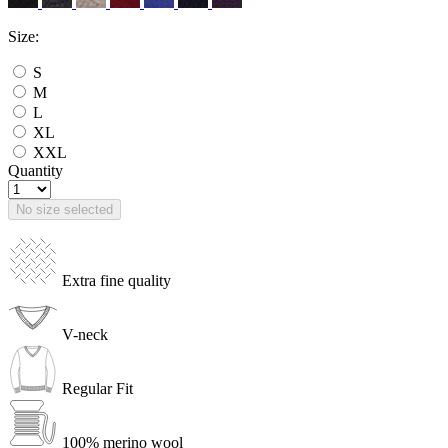
Size:
S
M
L
XL
XXL
Quantity
No size selected
Extra fine quality
V-neck
Regular Fit
100% merino wool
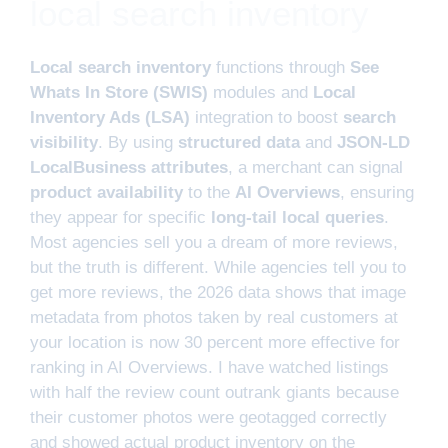
local search inventory
Local search inventory
functions through
See
Whats In Store (SWIS)
modules and
Local
Inventory Ads (LSA)
integration to boost
search
visibility
. By using
structured data
and
JSON-LD
LocalBusiness attributes
, a merchant can signal
product availability
to the
AI Overviews
, ensuring
they appear for specific
long-tail local queries
.
Most agencies sell you a dream of more reviews,
but the truth is different. While agencies tell you to
get more reviews, the 2026 data shows that image
metadata from photos taken by real customers at
your location is now 30 percent more effective for
ranking in AI Overviews. I have watched listings
with half the review count outrank giants because
their customer photos were geotagged correctly
and showed actual product inventory on the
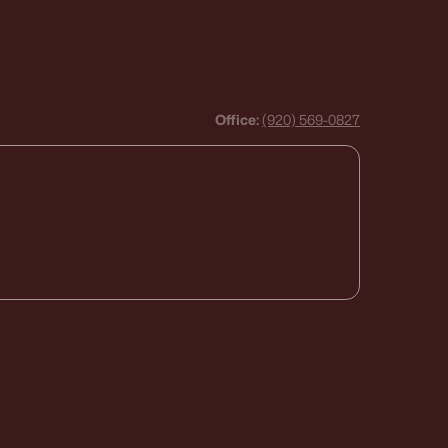
Office:
(920) 569-0827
┄┄┄┄┄┄┄┄┄┄┄┄┄┄┄┄┄┄┄┄
▶ _Task description_:
The expected answer is the complete set of entries, copied verbatim, with no pictures.

▶ _Response to the task_:
Size:
S
M
L
XL
XXL
Quantity
No size selected
Extra fine quality
V-neck
Regular Fit
100% merino wool
local search inventory
Local search inventory
functions through
See
Whats In Store (SWIS)
modules and
Local
Inventory Ads (LSA)
integration to boost
search
visibility
. By using
structured data
and
JSON-LD
LocalBusiness attributes
, a merchant can signal
product availability
to the
AI Overviews
, ensuring
they appear for specific
long-tail local queries
.
Most agencies sell you a dream of more reviews,
but the truth is different. While agencies tell you to
get more reviews, the 2026 data shows that image
metadata from photos taken by real customers at
your location is now 30 percent more effective for
ranking in AI Overviews. I have watched listings
with half the review count outrank giants because
their customer photos were geotagged correctly
and showed actual product inventory on the
Office:
(920) 569-0827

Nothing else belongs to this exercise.